Piller F, Piller V, Fox R I, Fukuda M
Cancer Research Center, La Jolla Cancer Research Foundation, California.
J Biol Chem. 1988 Oct 15;263(29):15146-50.
The activation of human T-lymphocytes by anti-CD3 antibodies and interleukin-2 results in a marked increase in apparent molecular weight of the major cell-surface sialoglycoprotein. Both forms of the sialoglycoprotein were identified as leukosialin by a monospecific antiserum, and the differences in molecular weight were found to be due to changes in the carbohydrate structures. Our results suggest that resting T-lymphocytes express on leukosialin the disialotetrasaccharides NeuNAc alpha 2----3Gal beta 1----3(NeuNAc alpha 2----6)Gal-NAc-Ser/Thr, whereas activated human T-cells carry on leukosialin exclusively the more complex structures NeuNAc alpha 2----3Gal beta 1----3(NeuNAc alpha 2----3Gal beta 1----4GlcNAc beta 1----6)GalNAc-Ser/Thr. The radical shift in the biosynthetic pathway of O-glycans in activated T-lymphocytes compared to resting cells is apparently caused by a decrease of alpha 2----6 sialyltransferase activity and by the parallel dramatic stimulation of the beta 1----6GlcNAc-transferase. Since both enzymes compete for the same precursor substrate, the coordinate changes in their activities are most likely responsible for the complete change of the carbohydrate structures on leukosialin during the activation of human T-lymphocytes.

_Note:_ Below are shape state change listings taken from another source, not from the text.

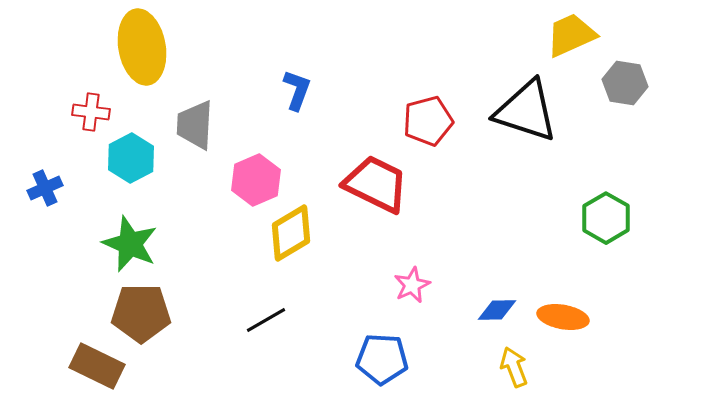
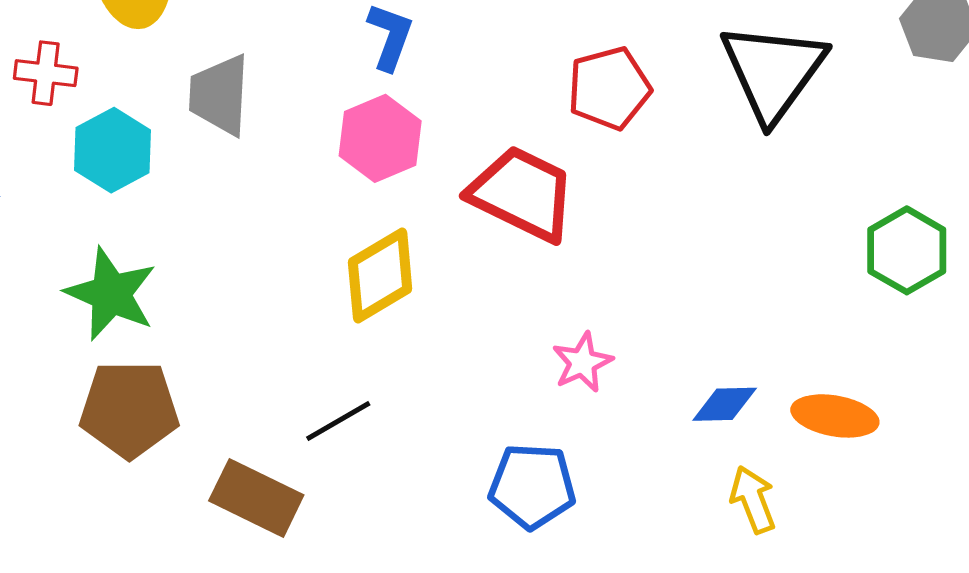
black triangle: (526, 111) -> (773, 72), turned 48
pink hexagon: (256, 180) -> (380, 138), moved
brown rectangle: (97, 366) -> (256, 498), moved

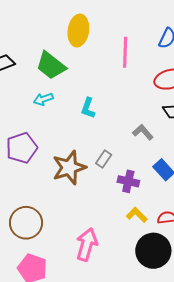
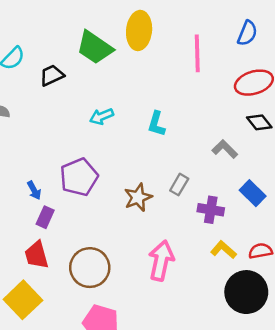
green trapezoid: (51, 66) -> (95, 47), moved
brown star: (69, 168) -> (138, 197), size x0.7
pink arrow: (87, 244) -> (161, 260), moved

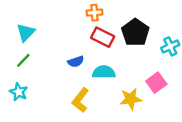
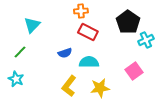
cyan triangle: (26, 32) -> (32, 25), moved
black pentagon: (135, 32) -> (128, 22), moved
yellow star: (131, 99) -> (100, 88), moved

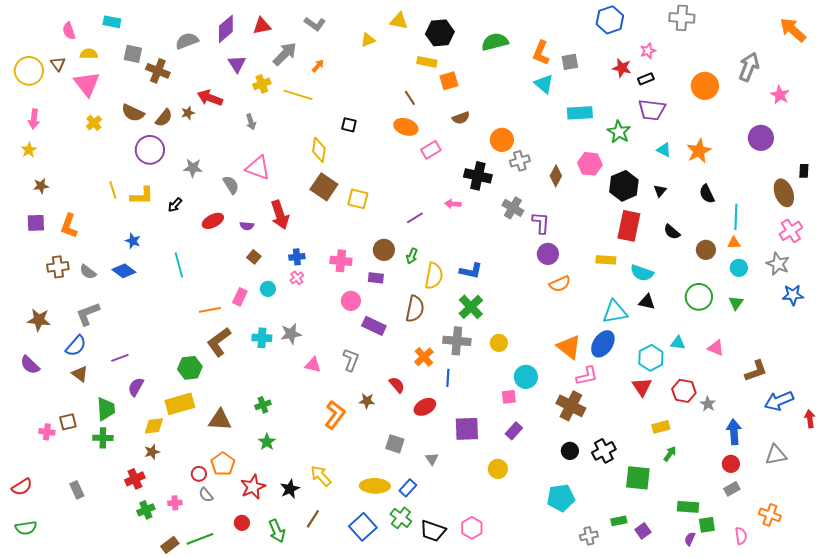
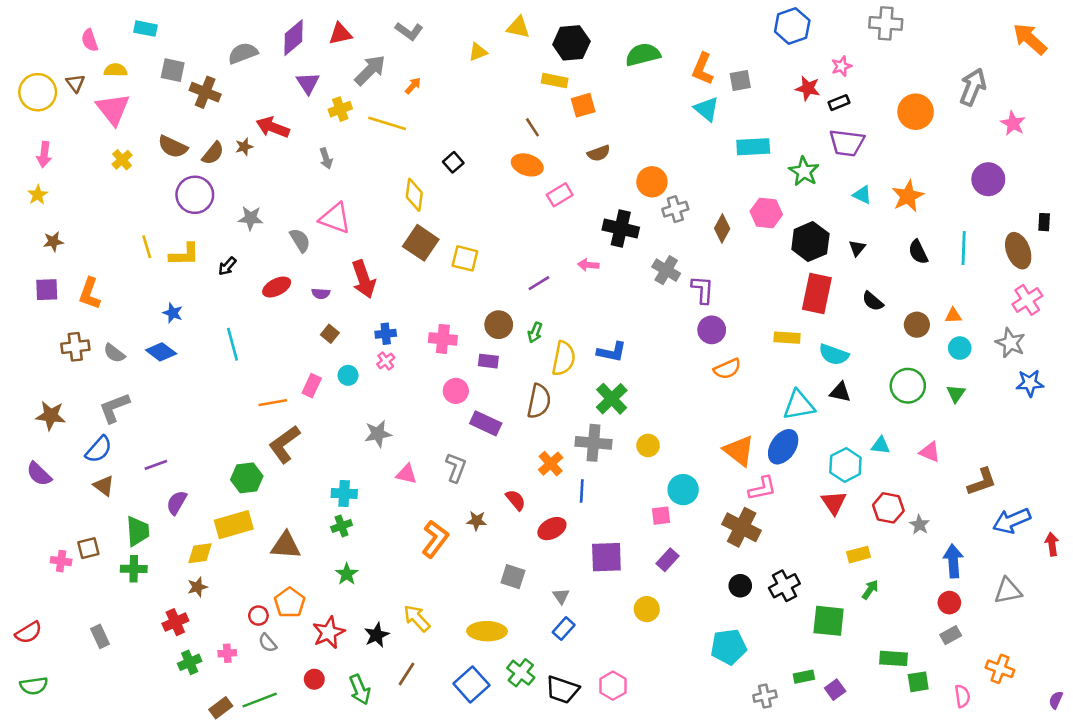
black square: (349, 125) -> (453, 162), turned 35
cyan line: (736, 217) -> (964, 248), moved
cyan cross: (262, 338) -> (344, 493), moved
blue rectangle: (408, 488) -> (564, 629), moved
purple semicircle: (690, 539) -> (1056, 700), moved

抗CD3抗体和白细胞介素-2激活人T淋巴细胞会导致主要细胞表面唾液酸糖蛋白的表观分子量显著增加。两种形式的唾液酸糖蛋白均被一种单特异性抗血清鉴定为白细胞唾液酸蛋白,且分子量的差异被发现是由于碳水化合物结构的变化所致。我们的结果表明,静止T淋巴细胞在白细胞唾液酸蛋白上表达二唾液酸四糖NeuNAcα2----3Galβ1----3(NeuNAcα2----6)Gal-NAc-Ser/Thr,而活化的人T细胞在白细胞唾液酸蛋白上仅携带更为复杂的结构NeuNAcα2----3Galβ1----3(NeuNAcα2----3Galβ1----4GlcNAcβ1----6)GalNAc-Ser/Thr。与静止细胞相比,活化T淋巴细胞中O-聚糖生物合成途径的根本转变显然是由α2----6唾液酸转移酶活性降低以及β1----6GlcNAc转移酶同时受到显著刺激所致。由于这两种酶竞争相同的前体底物,它们活性的协同变化很可能是人T淋巴细胞活化过程中白细胞唾液酸蛋白上碳水化合物结构完全改变的原因。